At heart, the castle is still what Legends is all about. Recently LOTR: Battle for Middle Earth 2 had a pretty good stab at the build-and-siege genre, but Legends looks to significantly surpass it in scale and detail. Castle fortifications can be thrown up comparatively quickly, and they are indeed huge, towering enormously over the battlefields units and posing a real challenge to capture, especially augmented with faction specific weapons - Dracula's dragon towers rain down liquid fire and Siegfried makes whole squads sitting ducks for archers with freezing mirror rays. Watching an ice giant slowly smashing his way through a triple-width wall, sending diminutive archer units flying through the air as hero units send magical beams zipping through the air is a good illustration of the emphasis Firefly has placed on the development. Even in this incomplete build it's obvious that emphasis hasn't been placed on minutiae detail. Stronghold: Legends instead sticks to a more fairytale approach, as bones don't crunch and pitched battles are not full of blood and desperation, instead the game is filled with the epic and the larger-than-life which makes for quite a unique gaming experience compared with the grit and gore the market seems to be leaning towards lately.

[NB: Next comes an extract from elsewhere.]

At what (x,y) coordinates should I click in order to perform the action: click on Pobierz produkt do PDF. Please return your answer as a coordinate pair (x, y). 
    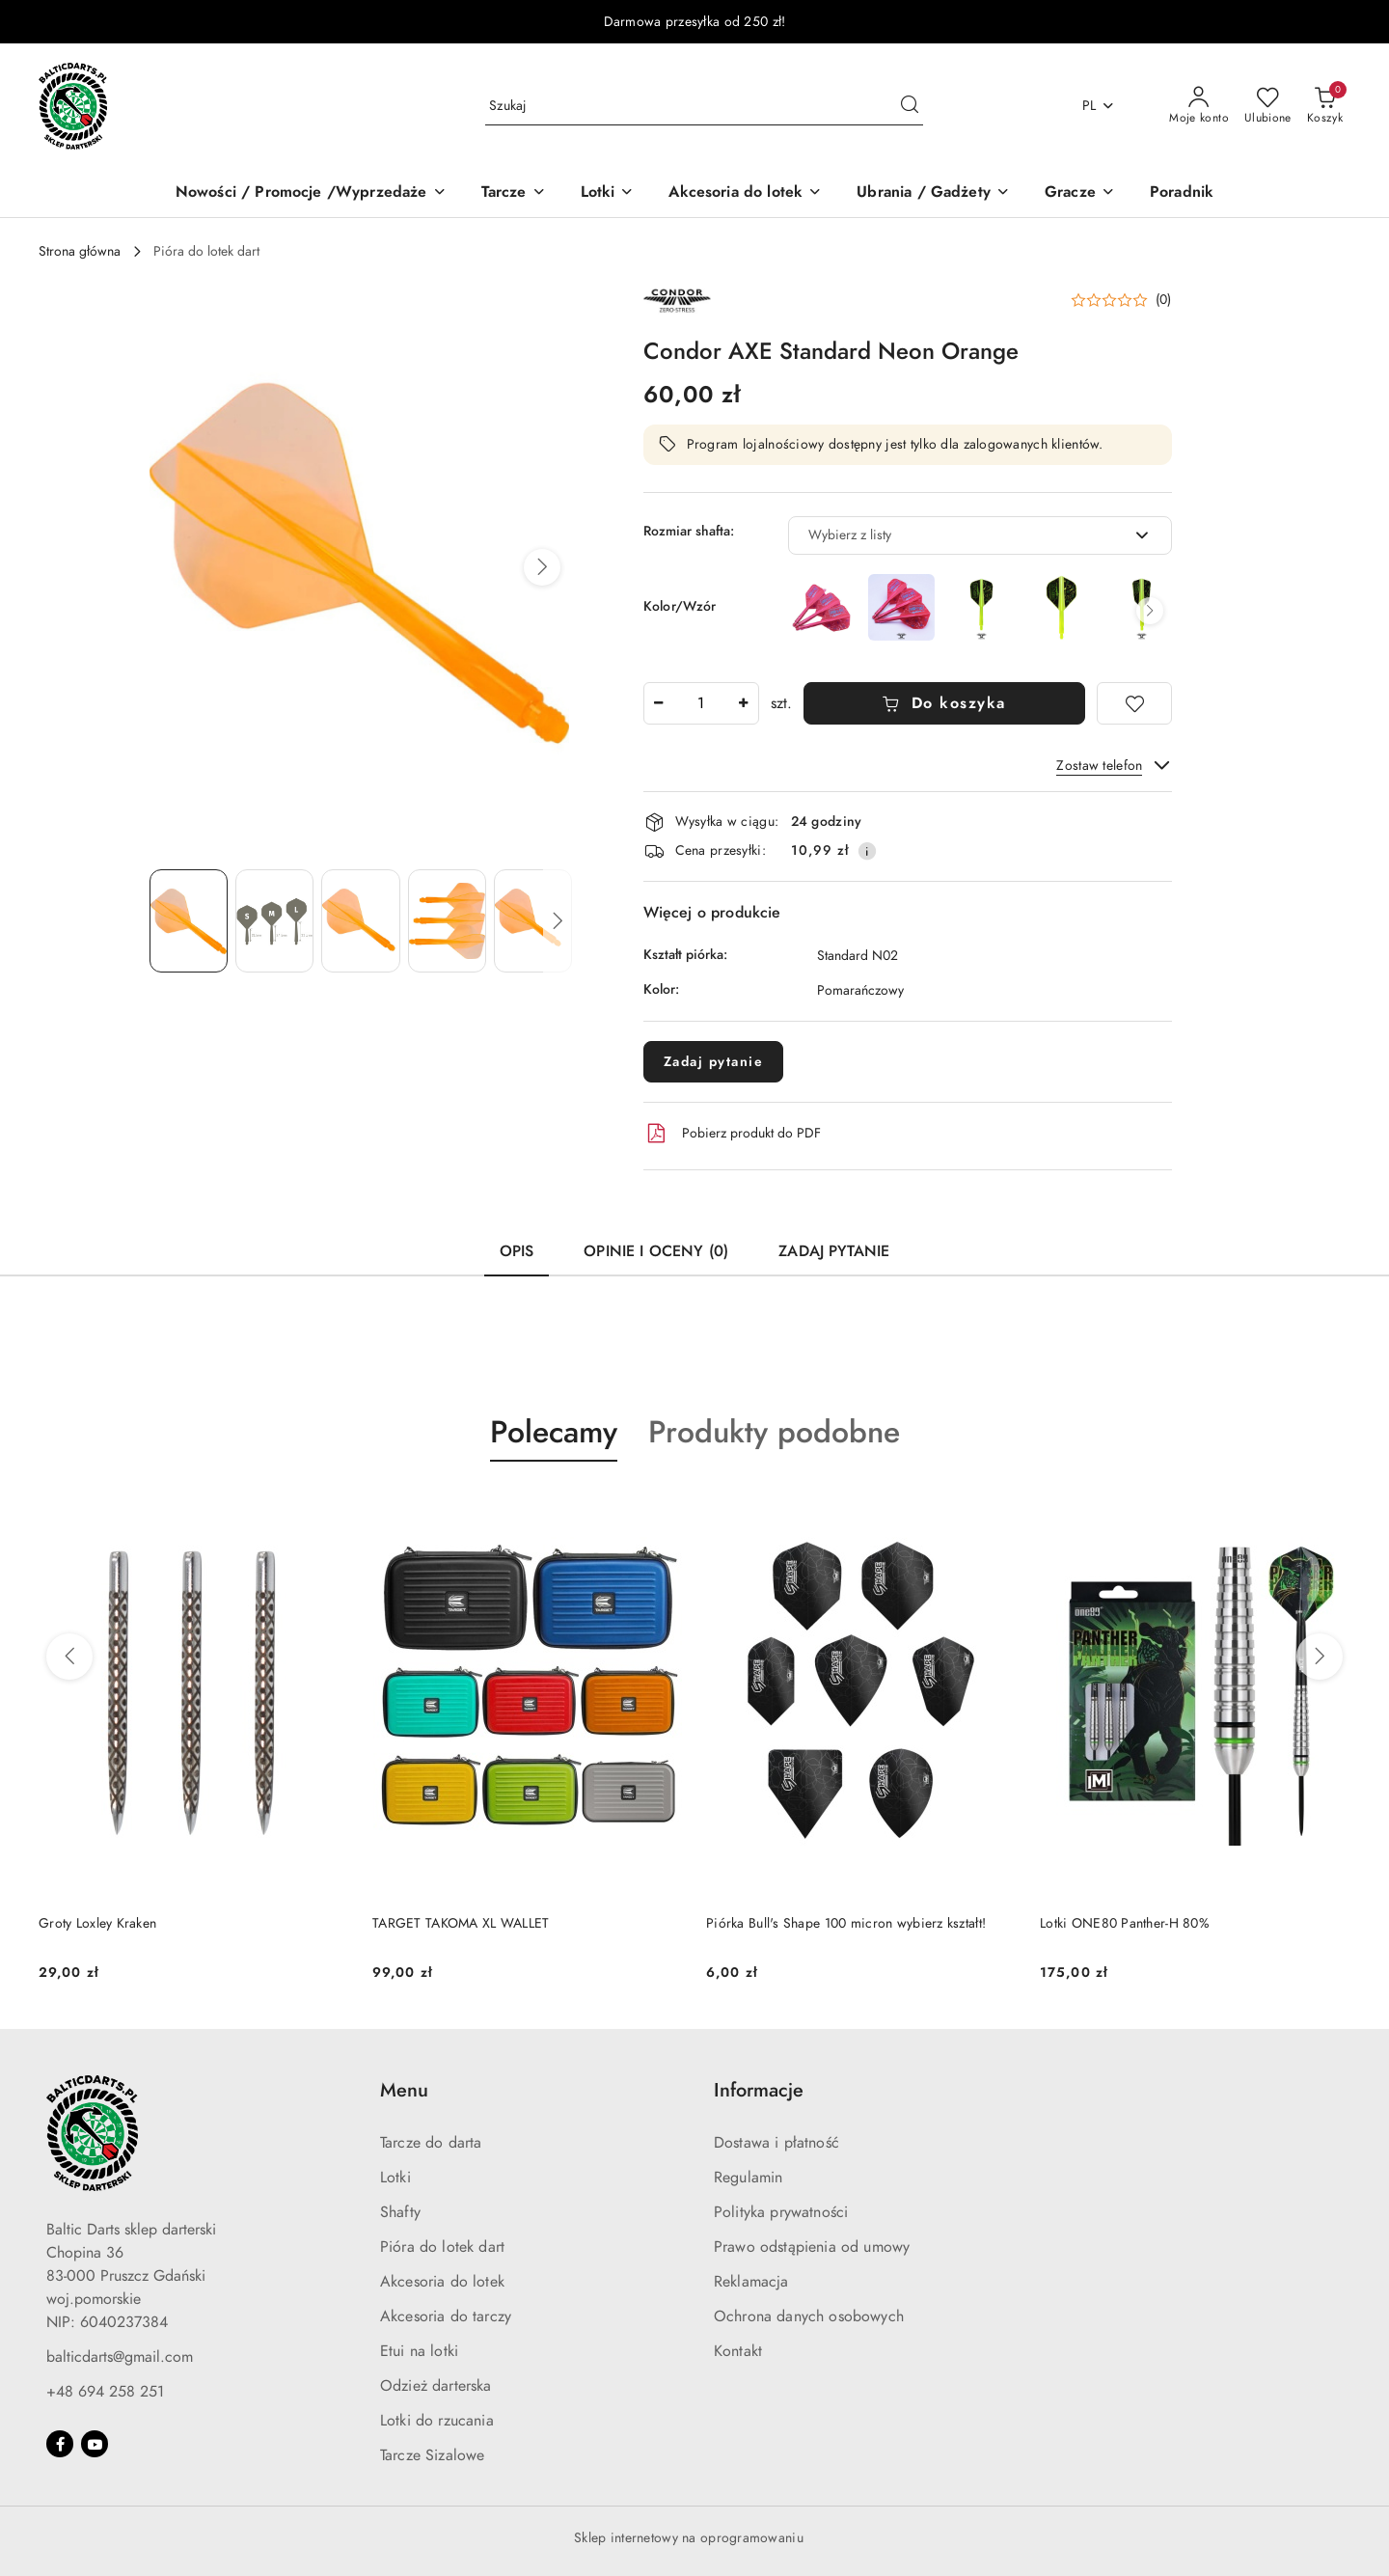
    Looking at the image, I should click on (732, 1133).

Stronghold: Legends is a refreshing change of pace from the ponderous realism that the RTS field is becoming overloaded with. Someone recently pointed out that games such as Joint Task Force have tried to veer away from potentially tedious resource management, whereas Legends has headed in exactly the opposite direction and by making resource management involved and interesting again. The finished game promises to deliver many of the standard bells and whistles, such as a skirmish mode and online play, but assuming the core gameplay remains the same in character after polishing, it defiantly should be worth a look as a fresh offering in the RTS field.